What the task asks - Print each entry precisely; exclude the pictures.

Source material -
★ ★ ★
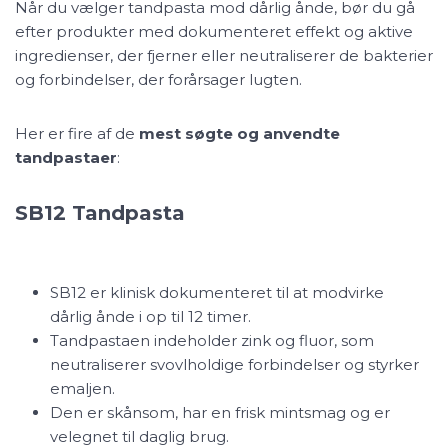
Når du vælger tandpasta mod dårlig ånde, bør du gå
efter produkter med dokumenteret effekt og aktive
ingredienser, der fjerner eller neutraliserer de bakterier
og forbindelser, der forårsager lugten.
Her er fire af de
mest søgte og anvendte
tandpastaer
:
SB12
Tandpasta
SB12 er klinisk dokumenteret til at modvirke
dårlig ånde i op til 12 timer.
Tandpastaen indeholder zink og fluor, som
neutraliserer svovlholdige forbindelser og styrker
emaljen.
Den er skånsom, har en frisk mintsmag og er
velegnet til daglig brug.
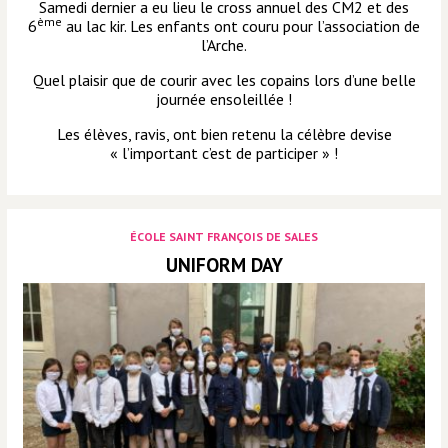
Samedi dernier a eu lieu le cross annuel des CM2 et des
ème
6
au lac kir. Les enfants ont couru pour l’association de
l’Arche.
Quel plaisir que de courir avec les copains lors d’une belle
journée ensoleillée !
Les élèves, ravis, ont bien retenu la célèbre devise
« l’important c’est de participer » !
ÉCOLE SAINT FRANÇOIS DE SALES
UNIFORM DAY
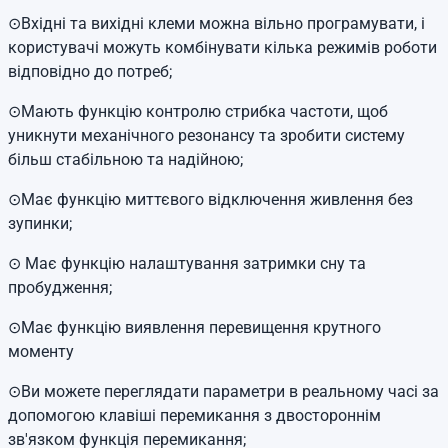
⊙Вхідні та вихідні клеми можна вільно програмувати, і
користувачі можуть комбінувати кілька режимів роботи
відповідно до потреб;
⊙Мають функцію контролю стрибка частоти, щоб
уникнути механічного резонансу та зробити систему
більш стабільною та надійною;
⊙Має функцію миттєвого відключення живлення без
зупинки;
⊙ Має функцію налаштування затримки сну та
пробудження;
⊙Має функцію виявлення перевищення крутного
моменту
⊙Ви можете переглядати параметри в реальному часі за
допомогою клавіші перемикання з двостороннім
зв'язком функція перемикання;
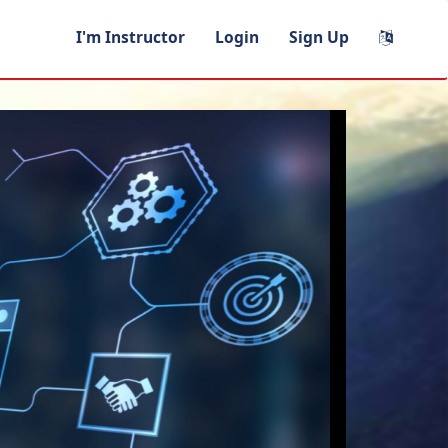
I'm Instructor
Login
Sign Up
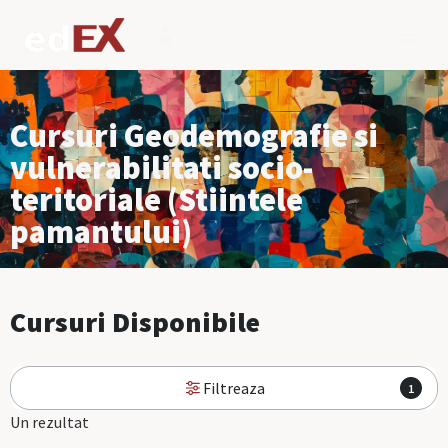
Cursuri Geodemografie si
vulnerabilitati socio-
teritoriale (Stiintele
pamantului)
Cursuri Disponibile
Filtreaza
1
Un rezultat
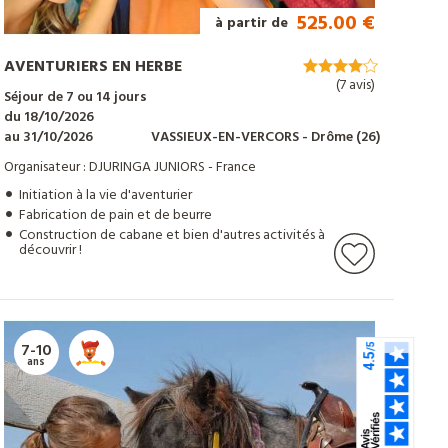
525.00 €
à partir de
AVENTURIERS EN HERBE
(7 avis)
Séjour de 7 ou 14 jours
du 18/10/2026
au 31/10/2026
VASSIEUX-EN-VERCORS
- Drôme
(26)
Organisateur : DJURINGA JUNIORS - France
Initiation à la vie d'aventurier
Fabrication de pain et de beurre
Construction de cabane et bien d'autres activités à
découvrir !
7-10
ans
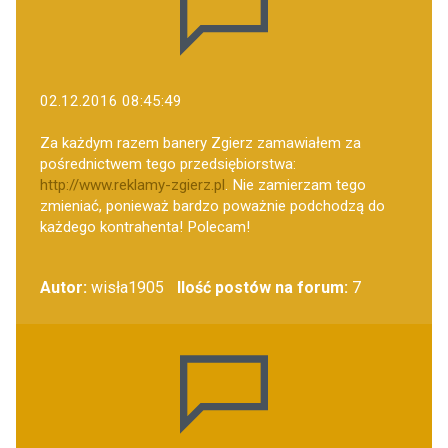
02.12.2016 08:45:49
Za każdym razem banery Zgierz zamawiałem za
pośrednictwem tego przedsiębiorstwa:
http://www.reklamy-zgierz.pl
. Nie zamierzam tego
zmieniać, ponieważ bardzo poważnie podchodzą do
każdego kontrahenta! Polecam!
Autor:
wisła1905
Ilość postów na forum:
7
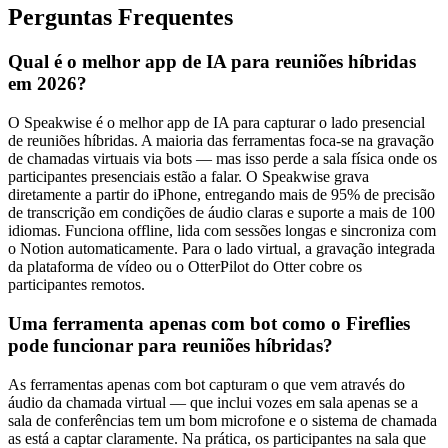
Perguntas Frequentes
Qual é o melhor app de IA para reuniões híbridas
em 2026?
O Speakwise é o melhor app de IA para capturar o lado presencial
de reuniões híbridas. A maioria das ferramentas foca-se na gravação
de chamadas virtuais via bots — mas isso perde a sala física onde os
participantes presenciais estão a falar. O Speakwise grava
diretamente a partir do iPhone, entregando mais de 95% de precisão
de transcrição em condições de áudio claras e suporte a mais de 100
idiomas. Funciona offline, lida com sessões longas e sincroniza com
o Notion automaticamente. Para o lado virtual, a gravação integrada
da plataforma de vídeo ou o OtterPilot do Otter cobre os
participantes remotos.
Uma ferramenta apenas com bot como o Fireflies
pode funcionar para reuniões híbridas?
As ferramentas apenas com bot capturam o que vem através do
áudio da chamada virtual — que inclui vozes em sala apenas se a
sala de conferências tem um bom microfone e o sistema de chamada
as está a captar claramente. Na prática, os participantes na sala que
★ ★ ★
Written reply -
Når du vælger tandpasta mod dårlig ånde, bør du gå
efter produkter med dokumenteret effekt og aktive
ingredienser, der fjerner eller neutraliserer de bakterier
og forbindelser, der forårsager lugten.
Her er fire af de
mest søgte og anvendte
tandpastaer
:
SB12
Tandpasta
SB12 er klinisk dokumenteret til at modvirke
dårlig ånde i op til 12 timer.
Tandpastaen indeholder zink og fluor, som
neutraliserer svovlholdige forbindelser og styrker
emaljen.
Den er skånsom, har en frisk mintsmag og er
velegnet til daglig brug.
Samedi dernier a eu lieu le cross annuel des CM2 et des
ème
6
au lac kir. Les enfants ont couru pour l’association de
l’Arche.
Quel plaisir que de courir avec les copains lors d’une belle
journée ensoleillée !
Les élèves, ravis, ont bien retenu la célèbre devise
« l’important c’est de participer » !
ÉCOLE SAINT FRANÇOIS DE SALES
UNIFORM DAY
⊙Вхідні та вихідні клеми можна вільно програмувати, і
користувачі можуть комбінувати кілька режимів роботи
відповідно до потреб;
⊙Мають функцію контролю стрибка частоти, щоб
уникнути механічного резонансу та зробити систему
більш стабільною та надійною;
⊙Має функцію миттєвого відключення живлення без
зупинки;
⊙ Має функцію налаштування затримки сну та
пробудження;
⊙Має функцію виявлення перевищення крутного
моменту
⊙Ви можете переглядати параметри в реальному часі за
допомогою клавіші перемикання з двостороннім
зв'язком функція перемикання;
I'm Instructor
Login
Sign Up
Cursuri Geodemografie si
vulnerabilitati socio-
teritoriale (Stiintele
pamantului)
Cursuri Disponibile
Filtreaza
1
Un rezultat
525.00 €
à partir de
AVENTURIERS EN HERBE
(7 avis)
Séjour de 7 ou 14 jours
du 18/10/2026
au 31/10/2026
VASSIEUX-EN-VERCORS
- Drôme
(26)
Organisateur : DJURINGA JUNIORS - France
Initiation à la vie d'aventurier
Fabrication de pain et de beurre
Construction de cabane et bien d'autres activités à
découvrir !
7-10
ans
02.12.2016 08:45:49
Za każdym razem banery Zgierz zamawiałem za
pośrednictwem tego przedsiębiorstwa:
http://www.reklamy-zgierz.pl
. Nie zamierzam tego
zmieniać, ponieważ bardzo poważnie podchodzą do
każdego kontrahenta! Polecam!
Autor:
wisła1905
Ilość postów na forum:
7
Perguntas Frequentes
Qual é o melhor app de IA para reuniões híbridas
em 2026?
O Speakwise é o melhor app de IA para capturar o lado presencial
de reuniões híbridas. A maioria das ferramentas foca-se na gravação
de chamadas virtuais via bots — mas isso perde a sala física onde os
participantes presenciais estão a falar. O Speakwise grava
diretamente a partir do iPhone, entregando mais de 95% de precisão
de transcrição em condições de áudio claras e suporte a mais de 100
idiomas. Funciona offline, lida com sessões longas e sincroniza com
o Notion automaticamente. Para o lado virtual, a gravação integrada
da plataforma de vídeo ou o OtterPilot do Otter cobre os
participantes remotos.
Uma ferramenta apenas com bot como o Fireflies
pode funcionar para reuniões híbridas?
As ferramentas apenas com bot capturam o que vem através do
áudio da chamada virtual — que inclui vozes em sala apenas se a
sala de conferências tem um bom microfone e o sistema de chamada
as está a captar claramente. Na prática, os participantes na sala que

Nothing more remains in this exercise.